2. A mechanical seal according to claim 1 wherein said drive means
comprises at least two radially extending engagement portions and
said transmission means comprises at least two corresponding
enclosed openings within which said engagement portions locate.
3. (canceled)
4. A mechanical seal according to claim 1 wherein said drive means
comprises at least two engagement portions, at least one engagement
portion of said drive means being located in an enclosed opening of
said transmission means, thereafter pivoting said drive means
relative to the transmission means such that the outermost radial
part of a second engagement portion of the drive means is an
interference fit with the innermost radial part of the transmission
means adjacent to the enclosed opening for accommodating the second
engagement portion.
5. A mechanical seal according to claim 4 wherein an axial end of a
second enclosed slot of the transmission means terminates within
close proximity of an axial end of said transmission means to
provide a thin section web which elastically deforms when presented
to the interference fit of the second engagement portion of said
drive means.
6. A mechanical seal according to claim 1 wherein said drive means
and said transmission means are made of one or more thin
materials.
7. A mechanical seal according claim 4 wherein said drive means is
made from relatively thick material and said drive means engagement
portions are provided by a machined lug.
8. A mechanical seal assembly according to claim 1 wherein said
transmission means is made from relatively thick material.
9. A mechanical seal according to claim 1 wherein said mechanical
seal is in the form of a single component mechanical seal.
10. A mechanical seal according to claim 1 wherein said mechanical
seal is in the form of a single cartridge mechanical seal.
11. (canceled)
12. (canceled)
Description
FIELD OF THE INVENTION
[0001] The invention relates to mechanical seals, more particularly
to the drive and coupling arrangements within mechanical seals.
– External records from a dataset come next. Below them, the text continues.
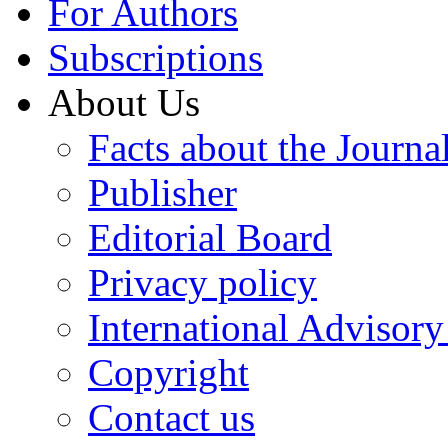
For Authors
Subscriptions
About Us
Facts about the Journa
Publisher
Editorial Board
Privacy policy
International Advisor
Copyright
Contact us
BACKGROUND OF THE INVENTION
[0002] A mechanical seal comprises a "floating" component which is
mounted axially movably around the rotary shaft of, for example, a
pump and a "static" component which is axially fixed, typically
being secured to a housing. The floating component has a flat
annular end face, i.e. its seal face, directed towards a
complementary seal face of the static component. The floating
component is urged towards the static component to close the seal
faces together to form a sliding face seal, usually by means of one
or more spring members. In use, one of the floating and static
components rotates; this component is therefore referred to as the
rotary component. The other of the floating and static components
does not rotate and is referred to as the stationary component.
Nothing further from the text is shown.